It consists of a series of stories about life as a highly recognizable football player in a rugby-mad nation, in no particular order – Williams veers from the sublime (his swift and straightforward rise to national representation) to the dramatic (the truth about why he was sent home in the midst of a Blues campaign in South Africa) via the painful (a broken jaw and six weeks of nothing but liquid food, compounded by the indignity of being visited in hospital by drunk, partying team-mates. On a related note, his account of trying to turn two Burger Wisconsin burgers into a meatshake is hilarious).

One of the most widely reported tales at the time of publication was the spiking of a beer-filled rugby trophy with Viagra and the feeding of the contents to several in the vicinity, including All Black coach Graham Henry.

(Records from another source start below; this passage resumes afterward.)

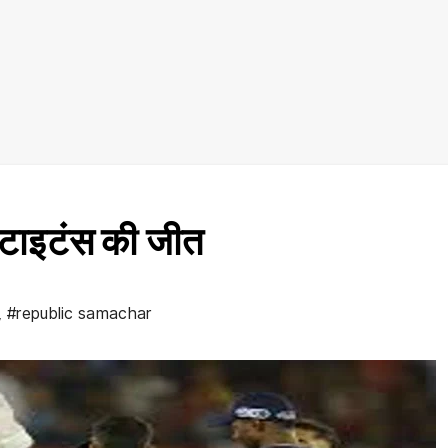
ात टाइटंस की जीत
,
#republic samachar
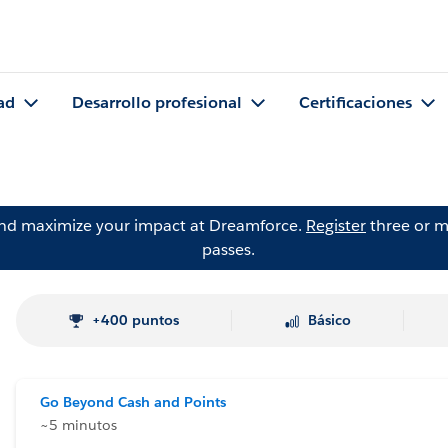
ad
Desarrollo profesional
Certificaciones
and maximize your impact at Dreamforce.
Register
three or m
passes.
+400 puntos
Básico
Go Beyond Cash and Points
~5 minutos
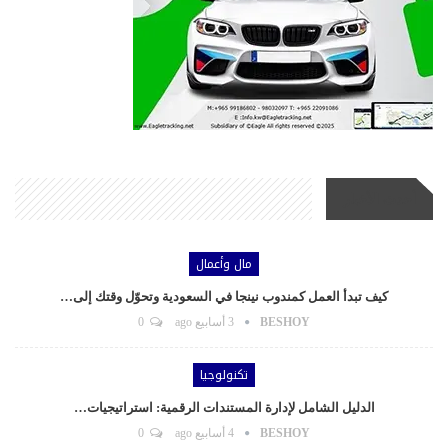
أحدث الأخبار
مال وأعمال
كيف تبدأ العمل كمندوب نينجا في السعودية وتحوّل وقتك إلى…
BESHOY
3 أسابيع ago
0
تكنولوجيا
الدليل الشامل لإدارة المستندات الرقمية: استراتيجيات…
BESHOY
4 أسابيع ago
0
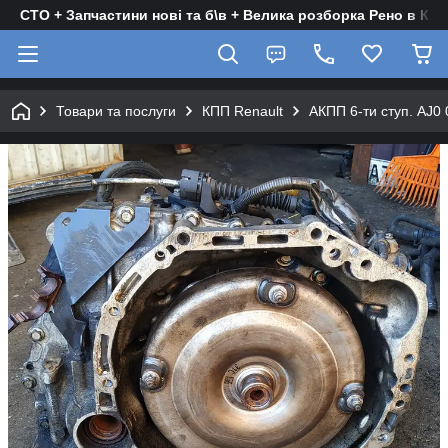
СТО + Запчастини нові та б\в + Велика розборка Рено в Киє
Товари та послуги
КПП Renault
АКПП 6-ти ступ. AJ0 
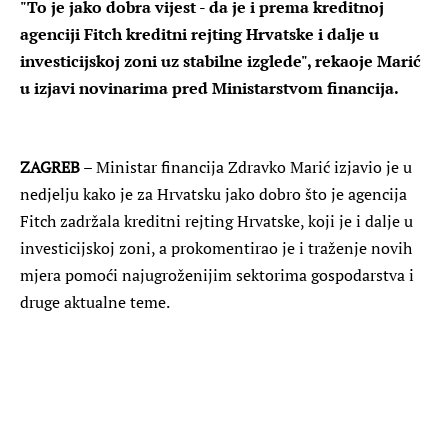
"To je jako dobra vijest - da je i prema kreditnoj
agenciji Fitch kreditni rejting Hrvatske i dalje u
investicijskoj zoni uz stabilne izglede", rekaoje Marić
u izjavi novinarima pred Ministarstvom financija.
ZAGREB
– Ministar financija Zdravko Marić izjavio je u
nedjelju kako je za Hrvatsku jako dobro što je agencija
Fitch zadržala kreditni rejting Hrvatske, koji je i dalje u
investicijskoj zoni, a prokomentirao je i traženje novih
mjera pomoći najugroženijim sektorima gospodarstva i
druge aktualne teme.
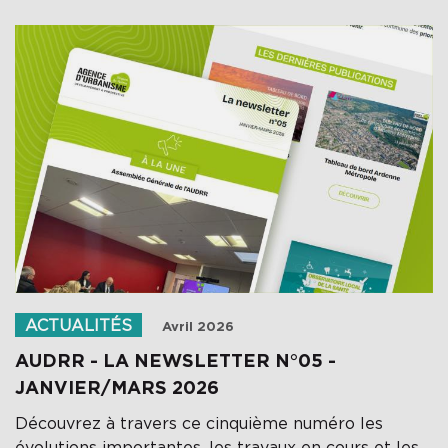
ACTUALITÉS
Avril 2026
AUDRR - LA NEWSLETTER N°05 -
JANVIER/MARS 2026
Découvrez à travers ce cinquième numéro les
évolutions importantes, les travaux en cours et les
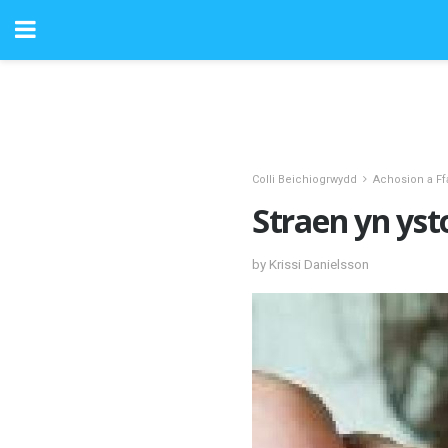
Colli Beichiogrwydd
Achosion a Ff
Straen yn ys
by Krissi Danielsson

Henry was characteristically taciturn when quizzed on the subject, but a couple of Williams’ team-mates were more forthcoming, and it makes for some cringe-worthy reading.

Williams is responsible for this book’s many side-splitting anecdotes, but James Griffin (best known for co-creating and writing Outrageous Fortune) deserves all the credit for its construction. The piss-taking tone is spot-on and quite perfectly Kiwi (Griffin knows better than to lace the pages with self-deprecation – this would be un-Ali).

Right at the end, Williams clears up a small matter of mispronunciation: his name is pronounced as in, “Wouldn’t want to run into him in a dark alley,” rather than as in Muhammad Ali. Williams has had a bad run with injuries and is currently down for the count with a torn Achilles tendon, but hopefully he’ll be back on the pitch soon. There are more anecdotes to be generated – this book needs a sequel.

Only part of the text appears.